[WHAT YOU WILL DO]:
Print every line exactly as it appears in the material below.
----- EXTRACTED DATA -----
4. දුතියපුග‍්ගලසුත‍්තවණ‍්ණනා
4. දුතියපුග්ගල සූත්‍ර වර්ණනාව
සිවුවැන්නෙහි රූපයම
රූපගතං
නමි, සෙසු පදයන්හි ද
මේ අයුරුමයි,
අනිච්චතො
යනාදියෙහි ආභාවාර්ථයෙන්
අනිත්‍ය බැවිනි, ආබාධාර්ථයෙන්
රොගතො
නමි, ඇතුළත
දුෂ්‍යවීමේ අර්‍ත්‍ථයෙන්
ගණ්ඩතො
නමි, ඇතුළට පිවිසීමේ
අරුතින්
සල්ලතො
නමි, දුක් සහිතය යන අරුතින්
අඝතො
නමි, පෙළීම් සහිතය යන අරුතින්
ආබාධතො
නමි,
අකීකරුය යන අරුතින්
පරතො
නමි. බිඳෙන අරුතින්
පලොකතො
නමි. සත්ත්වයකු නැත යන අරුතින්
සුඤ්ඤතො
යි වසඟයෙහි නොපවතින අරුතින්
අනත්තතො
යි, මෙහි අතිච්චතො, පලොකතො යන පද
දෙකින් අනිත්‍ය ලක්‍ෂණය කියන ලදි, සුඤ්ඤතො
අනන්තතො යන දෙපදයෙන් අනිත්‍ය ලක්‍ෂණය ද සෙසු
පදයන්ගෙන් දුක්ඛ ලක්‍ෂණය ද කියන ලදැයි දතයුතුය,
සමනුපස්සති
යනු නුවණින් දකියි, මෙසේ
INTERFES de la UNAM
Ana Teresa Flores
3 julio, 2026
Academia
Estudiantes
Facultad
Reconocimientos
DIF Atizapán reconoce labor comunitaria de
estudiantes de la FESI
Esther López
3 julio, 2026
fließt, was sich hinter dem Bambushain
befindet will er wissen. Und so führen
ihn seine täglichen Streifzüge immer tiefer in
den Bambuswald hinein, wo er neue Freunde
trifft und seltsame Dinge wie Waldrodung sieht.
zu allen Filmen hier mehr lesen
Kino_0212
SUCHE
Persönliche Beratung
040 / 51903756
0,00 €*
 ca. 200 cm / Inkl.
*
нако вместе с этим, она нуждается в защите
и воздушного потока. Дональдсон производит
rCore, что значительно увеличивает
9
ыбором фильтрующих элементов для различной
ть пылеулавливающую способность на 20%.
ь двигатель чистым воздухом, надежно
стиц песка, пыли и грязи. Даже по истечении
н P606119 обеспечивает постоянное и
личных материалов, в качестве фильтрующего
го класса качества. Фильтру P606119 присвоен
-----
[SOLUTION]:
4. දුතියපුග‍්ගලසුත‍්තවණ‍්ණනා
4. දුතියපුග්ගල සූත්‍ර වර්ණනාව
සිවුවැන්නෙහි රූපයම
රූපගතං
නමි, සෙසු පදයන්හි ද
මේ අයුරුමයි,
අනිච්චතො
යනාදියෙහි ආභාවාර්ථයෙන්
අනිත්‍ය බැවිනි, ආබාධාර්ථයෙන්
රොගතො
නමි, ඇතුළත
දුෂ්‍යවීමේ අර්‍ත්‍ථයෙන්
ගණ්ඩතො
නමි, ඇතුළට පිවිසීමේ
අරුතින්
සල්ලතො
නමි, දුක් සහිතය යන අරුතින්
අඝතො
නමි, පෙළීම් සහිතය යන අරුතින්
ආබාධතො
නමි,
අකීකරුය යන අරුතින්
පරතො
නමි. බිඳෙන අරුතින්
පලොකතො
නමි. සත්ත්වයකු නැත යන අරුතින්
සුඤ්ඤතො
යි වසඟයෙහි නොපවතින අරුතින්
අනත්තතො
යි, මෙහි අතිච්චතො, පලොකතො යන පද
දෙකින් අනිත්‍ය ලක්‍ෂණය කියන ලදි, සුඤ්ඤතො
අනන්තතො යන දෙපදයෙන් අනිත්‍ය ලක්‍ෂණය ද සෙසු
පදයන්ගෙන් දුක්ඛ ලක්‍ෂණය ද කියන ලදැයි දතයුතුය,
සමනුපස්සති
යනු නුවණින් දකියි, මෙසේ
INTERFES de la UNAM
Ana Teresa Flores
3 julio, 2026
Academia
Estudiantes
Facultad
Reconocimientos
DIF Atizapán reconoce labor comunitaria de
estudiantes de la FESI
Esther López
3 julio, 2026
fließt, was sich hinter dem Bambushain
befindet will er wissen. Und so führen
ihn seine täglichen Streifzüge immer tiefer in
den Bambuswald hinein, wo er neue Freunde
trifft und seltsame Dinge wie Waldrodung sieht.
zu allen Filmen hier mehr lesen
Kino_0212
SUCHE
Persönliche Beratung
040 / 51903756
0,00 €*
 ca. 200 cm / Inkl.
*
нако вместе с этим, она нуждается в защите
и воздушного потока. Дональдсон производит
rCore, что значительно увеличивает
9
ыбором фильтрующих элементов для различной
ть пылеулавливающую способность на 20%.
ь двигатель чистым воздухом, надежно
стиц песка, пыли и грязи. Даже по истечении
н P606119 обеспечивает постоянное и
личных материалов, в качестве фильтрующего
го класса качества. Фильтру P606119 присвоен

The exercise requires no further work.